Published: Thursday, May 23, 2013

Japan’s Docomo shrinks stake in Robi

Company suspends further investment due to regulatory and political uncertainties

Mahtab Uddin Ahmed, second from right, chief financial officer of Robi, speaks at a press conference at its office in Dhaka yesterday. From left, Pradeep Shrivastava, chief market officer; Matiul Islam Nowshad, chief human resources officer; and Mahmudur Rahman, executive vice president, are also seen. Photo: STAR

Mahtab Uddin Ahmed, second from right, chief financial officer of Robi, speaks at a press conference at its office in Dhaka yesterday. From left, Pradeep Shrivastava, chief market officer; Matiul Islam Nowshad, chief human resources officer; and Mahmudur Rahman, executive vice president, are also seen.
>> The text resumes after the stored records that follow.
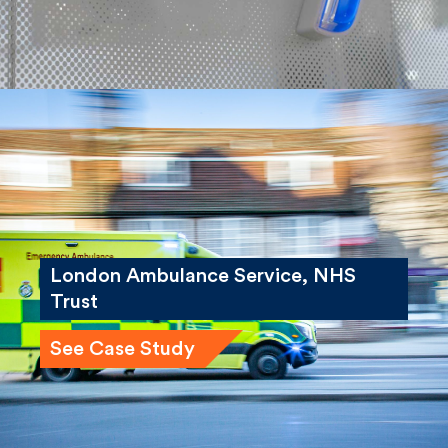
London Ambulance Service, NHS
Trust
See Case Study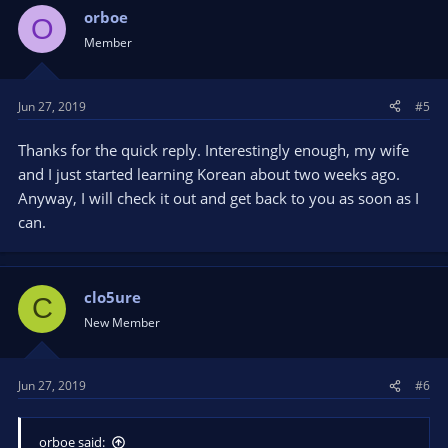
orboe
O
Member
Jun 27, 2019
#5
Thanks for the quick reply. Interestingly enough, my wife
and I just started learning Korean about two weeks ago.
Anyway, I will check it out and get back to you as soon as I
can.
clo5ure
C
New Member
Jun 27, 2019
#6
orboe said: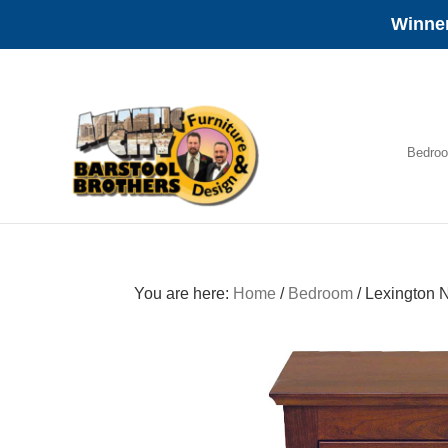
Winner
Skip
Skip
Skip
to
to
to
primary
main
footer
navigation
content
Bedro
Amish
Furniture
You are here:
Home
/
Bedroom
/
Lexington N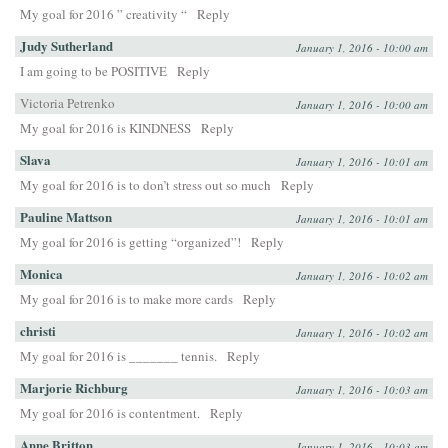
My goal for 2016 ” creativity “
Reply
Judy Sutherland
January 1, 2016 - 10:00 am
I am going to be POSITIVE
Reply
Victoria Petrenko
January 1, 2016 - 10:00 am
My goal for 2016 is KINDNESS
Reply
Slava
January 1, 2016 - 10:01 am
My goal for 2016 is to don’t stress out so much
Reply
Pauline Mattson
January 1, 2016 - 10:01 am
My goal for 2016 is getting “organized”!
Reply
Monica
January 1, 2016 - 10:02 am
My goal for 2016 is to make more cards
Reply
christi
January 1, 2016 - 10:02 am
My goal for 2016 is _______ tennis.
Reply
Marjorie Richburg
January 1, 2016 - 10:03 am
My goal for 2016 is contentment.
Reply
Anne Britton
January 1, 2016 - 10:03 am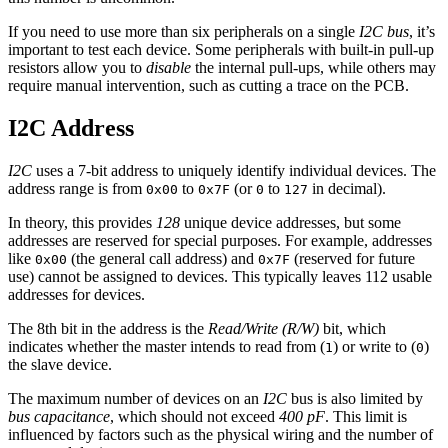
If you need to use more than six peripherals on a single
I2C bus
, it’s
important to test each device. Some peripherals with built-in pull-up
resistors allow you to
disable
the internal pull-ups, while others may
require manual intervention, such as cutting a trace on the PCB.
I2C Address
I2C
uses a 7-bit address to uniquely identify individual devices. The
address range is from
to
(or
to
in decimal).
0x00
0x7F
0
127
In theory, this provides
128
unique device addresses, but some
addresses are reserved for special purposes. For example, addresses
like
(the general call address) and
(reserved for future
0x00
0x7F
use) cannot be assigned to devices. This typically leaves 112 usable
addresses for devices.
The 8th bit in the address is the
Read/Write (R/W)
bit, which
indicates whether the master intends to read from (
) or write to (
)
1
0
the slave device.
The maximum number of devices on an
I2C
bus is also limited by
bus capacitance
, which should not exceed
400 pF
. This limit is
influenced by factors such as the physical wiring and the number of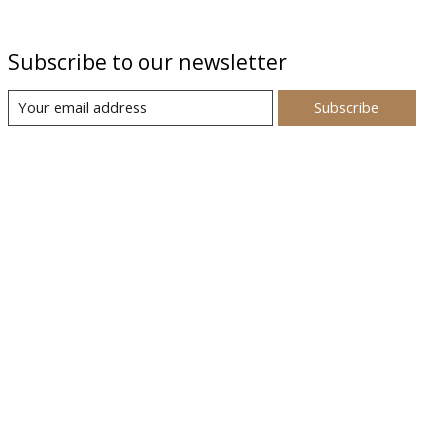
Subscribe to our newsletter
Subscribe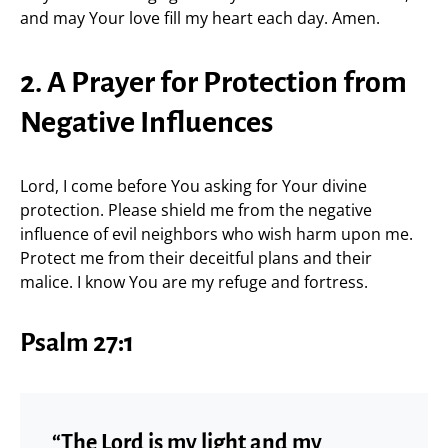
and may Your love fill my heart each day. Amen.
2. A Prayer for Protection from
Negative Influences
Lord, I come before You asking for Your divine
protection. Please shield me from the negative
influence of evil neighbors who wish harm upon me.
Protect me from their deceitful plans and their
malice. I know You are my refuge and fortress.
Psalm 27:1
“The Lord is my light and my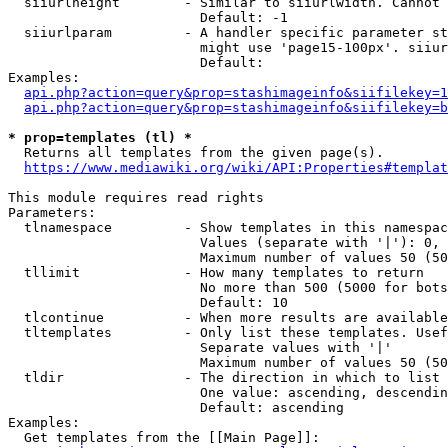
  siiurlheight        - Similar to siiurlwidth. Cannot 
                        Default: -1

  siiurlparam         - A handler specific parameter st
                        might use 'page15-100px'. siiur
                        Default: 

Examples:

api.php?action=query&prop=stashimageinfo&siifilekey=1
api.php?action=query&prop=stashimageinfo&siifilekey=b
* prop=templates (tl) *
  Returns all templates from the given page(s).

https://www.mediawiki.org/wiki/API:Properties#templat
This module requires read rights

Parameters:

  tlnamespace         - Show templates in this namespac
                        Values (separate with '|'): 0, 
                        Maximum number of values 50 (50
  tllimit             - How many templates to return

                        No more than 500 (5000 for bots
                        Default: 10

  tlcontinue          - When more results are available
  tltemplates         - Only list these templates. Usef
                        Separate values with '|'

                        Maximum number of values 50 (50
  tldir               - The direction in which to list

                        One value: ascending, descendin
                        Default: ascending

Examples:

  Get templates from the [[Main Page]]:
Photo: STAR

Japan’s NTT Docomo, the minority shareholder of mobile operator Robi Axiata Ltd, will not invest further in the company, squeezing its stake to 8 percent from 30 percent, a move that sends a bad signal to potential foreign investors.
The Docomo decision comes in the face of what it cites as an unfriendly regulatory environment and business uncertainties.
Robi fights a legal battle with the telecom regulator and the National Board of Revenue over a 15 percent VAT rebate on 2G spectrum fees.  Robi has found about $35 million stuck in the court battle.
With Docomo’s latest move, uncertainty deepened over Robi’s participation in the 3G auction slated for July 31.
Japan's Docomo shrinks stake in Robi“An unpredictable regulatory environment dented Docomo’s expectations,” Mahtab Uddin Ahmed, Robi’s chief financial officer and acting chief executive officer, told The Daily Star.
“The volatile political situation also eroded its confidence,” he added.
Axiata Berhad of Malaysia, the majority shareholder, will increase its holding to 92 percent in its Bangladeshi subsidiary as soon as the adjustment is made after the completion of legal and regulatory processes, Robi said in a statement.
However, the processes await approval from the government.
The industry is at a critical juncture with many issues pending with government agencies, related to licensing rules.
The issues were not addressed even in the recent notices of the NBR, Ahmed said at a media briefing at Robi’s corporate office in Gulshan.
Robi also said the recent NBR circular is well short of the commitments made by the government in addressing treatment of additional VAT on spectrum and its expectations.
Robi brought in Tk 1,757.7 crore from shareholders to the country as foreign direct investment in 2012, while no dividend was proposed for the same business year.
The operator has not paid any dividend to its shareholders since 2006, while investing Tk 2,677.4 crore in the same period.
Docomo entered Bangladesh in 2008 by buying AK Khan’s 30 percent stake in the company at $381 million.
Robi, which also released its first quarter results yesterday, said its net profit in the quarter fell by 9 percent to Tk 113.1 crore compared to the previous quarter, amid higher SIM tax subsidies.
However, its net profit in the first quarter of 2012 was Tk 11.6 crore.
CFO Ahmed said the operator reported only 1.7 percent subscriber growth in the first quarter of 2013, compared to the previous quarter.
However, he said growth was down from the natural curve due to a fierce market competition.
“During the first quarter the company has seen reduction in earnings before interest, taxes, depreciation and amortisation (EBITDA). The company recorded Tk 410.4 crore EBIDTA in the quarter, down by 4.2 percent from Tk 428.5 crore in the fourth quarter last year,” Ahmed said.
Its revenue in the first quarter was Tk 1,080.6 crore, up 5.5 percent from the previous quarter. Pradeep Shrivastava, chief market officer, Matiul Islam Nowshad, chief human resources officer, and Mahmudur Rahman, executive vice president, were also present.
Docomo is Japan’s largest mobile service provider, serving more than 60 million customers.
The company operates a high-quality nationwide 3G network and an ultra-high-speed LTE network, one of the world’s first launched in 2010.